Sight hateful, sight tormenting! Thus these two Imparadised in one another’s arms
The happier Eden, shall enjoy their fill Of bliss on bliss, while I to hell am thrust, Where neither joy nor love, but fierce desire, Among our other torments not the least, Still unfulfilled with pain of longing pines.
(Milton 1975:99) His curse on the couple still haunts us:
…Live while ye may,
Yet happy pair; enjoy, till I return,
Short pleasures, for long woes are to succeed.
(Milton 1975:100) Therefore we fear the evil eye when we believe we are once more
‘imparadised’.
When we claim to be one of the ‘happy pair’ we rid ourselves by projection of that aspect of ourselves which is forever ‘unfulfilled with pain of longing’, and with it we project our potential for envy and jealousy.
Having done so, we fear the envy of others, become anxious with success and prone to placation by sacrifice or renunciation. Clinically, this is familiar and frequent in analysis in various intensities, and in various forms of negative therapeutic reaction we pay a sacrificial price for our good fortune.You will have noticed that I described this as happening when we claim to be one of the happy pair, that is, not just one of a happy pair but one of the happy pair, one of the primal couple.
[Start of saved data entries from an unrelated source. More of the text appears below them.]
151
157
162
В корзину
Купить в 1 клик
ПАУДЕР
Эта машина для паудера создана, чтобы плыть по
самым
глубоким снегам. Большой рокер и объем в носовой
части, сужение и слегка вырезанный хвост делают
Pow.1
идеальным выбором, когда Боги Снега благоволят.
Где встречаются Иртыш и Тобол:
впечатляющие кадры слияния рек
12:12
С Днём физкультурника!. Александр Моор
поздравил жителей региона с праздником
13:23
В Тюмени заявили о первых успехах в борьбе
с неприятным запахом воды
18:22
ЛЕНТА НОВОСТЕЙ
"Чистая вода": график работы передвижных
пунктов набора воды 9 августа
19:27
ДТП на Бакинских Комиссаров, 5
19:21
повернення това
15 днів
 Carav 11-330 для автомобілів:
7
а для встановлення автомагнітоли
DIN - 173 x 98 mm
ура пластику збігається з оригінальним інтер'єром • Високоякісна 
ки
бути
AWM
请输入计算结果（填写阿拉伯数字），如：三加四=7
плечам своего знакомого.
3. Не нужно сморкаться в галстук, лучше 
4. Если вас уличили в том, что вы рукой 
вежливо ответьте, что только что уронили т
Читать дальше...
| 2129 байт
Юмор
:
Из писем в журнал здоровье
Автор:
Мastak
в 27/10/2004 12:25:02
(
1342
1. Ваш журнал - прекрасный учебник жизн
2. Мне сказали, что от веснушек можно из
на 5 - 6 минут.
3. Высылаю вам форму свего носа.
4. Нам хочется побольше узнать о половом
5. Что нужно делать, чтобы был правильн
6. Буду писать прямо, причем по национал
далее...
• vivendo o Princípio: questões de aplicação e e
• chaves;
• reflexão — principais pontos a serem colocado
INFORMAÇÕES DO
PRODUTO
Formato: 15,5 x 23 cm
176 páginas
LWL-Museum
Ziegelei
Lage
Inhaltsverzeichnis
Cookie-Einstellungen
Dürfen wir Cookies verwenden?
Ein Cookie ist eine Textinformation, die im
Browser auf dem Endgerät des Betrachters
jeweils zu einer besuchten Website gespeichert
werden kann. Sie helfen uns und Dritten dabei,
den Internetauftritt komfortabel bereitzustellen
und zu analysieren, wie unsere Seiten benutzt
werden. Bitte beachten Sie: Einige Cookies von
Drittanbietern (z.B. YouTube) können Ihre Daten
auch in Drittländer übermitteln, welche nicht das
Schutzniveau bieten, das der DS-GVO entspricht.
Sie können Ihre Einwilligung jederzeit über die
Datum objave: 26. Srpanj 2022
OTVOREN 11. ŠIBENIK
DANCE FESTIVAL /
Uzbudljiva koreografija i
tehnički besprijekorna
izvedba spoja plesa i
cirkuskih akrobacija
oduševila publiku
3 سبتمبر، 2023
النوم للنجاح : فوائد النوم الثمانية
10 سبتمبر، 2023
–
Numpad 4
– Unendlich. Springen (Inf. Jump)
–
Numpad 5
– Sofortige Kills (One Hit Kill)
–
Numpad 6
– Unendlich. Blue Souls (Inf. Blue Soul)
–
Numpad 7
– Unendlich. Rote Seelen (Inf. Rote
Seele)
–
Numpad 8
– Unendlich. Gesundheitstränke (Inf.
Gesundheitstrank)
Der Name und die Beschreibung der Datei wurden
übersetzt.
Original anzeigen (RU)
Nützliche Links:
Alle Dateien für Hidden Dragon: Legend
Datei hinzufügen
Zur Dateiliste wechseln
We can never be the participants in our own phantasised primal scene; nor can we ever occupy a place in that ‘other room’ where our objects meet in our absence. If we
claim to have a place in our own imagined primal scene—to be one or the other, or both, members of the primal couple—we do so by projective identification, thus creating an illusion designed to protect us from the jealousy and envy intrinsic to the Oedipus situation. By becoming one of a parental couple we do not become one of our own parents; nor by sharing a nuptial bed do we become participants in what is forever the primal scene of our internal parents. Similarly, by becoming analysts we do not finally become the analyst of our own transference phantasies. If, as is not uncommon, this illusion is buttressed by actual success, then I think the real achievement is felt to be stolen property or false goods, and therefore the occasion of depressive guilt, manic assertiveness or persecutory anxiety.
Clinically, this seems to me prone to occur where the primal scene has remained idealised, where the parental relationship, rather than the infantile relationship itself, has been seen by the child as the ultimate source of happiness or triumphant success. In some cases this results in an idealisation of marriage and everything thought to be ‘adult’ in life; in others it gives rise to what might be called complacent coupling; in yet others it leads to a sense of permanent grievance that the individual has not simply suffered a deprivation in life but been deprived of a birthright.
Sometimes the idealised parental sexuality is claimed for the self by projective identification with one or other of the primal couple. This last use of the primal scene, I think, gives rise to hysteria, with its histrionic sexuality and erotisation of most of life’s transactions. I take the view that hysteria first described in analysis as arising from phantasised incestuous sexuality is based on projective identification with one or other member of the primal couple—in other words, the so-called classical Oedipus complex, in which incestuous sex with one parent and murder of the other are given effect by the usurpation, by phantasised projective identification, of one or other parent’s place in the primal scene. This gives substance to what is otherwise only a conscious or unconscious daydream; in other words, it is believed and therefore has real psychic consequences, such as guilt. It also imbues the afflicted individual’s sexual life with a dramatised quality arising from the fact that the individual is unconsciously playing a leading part in a theatrical performance scripted by him- or herself, based on his or her own phantasies of the primal scene. I would like to illustrate what I mean by describing a dream from the analysis of a patient who suffered from hysterical symptoms.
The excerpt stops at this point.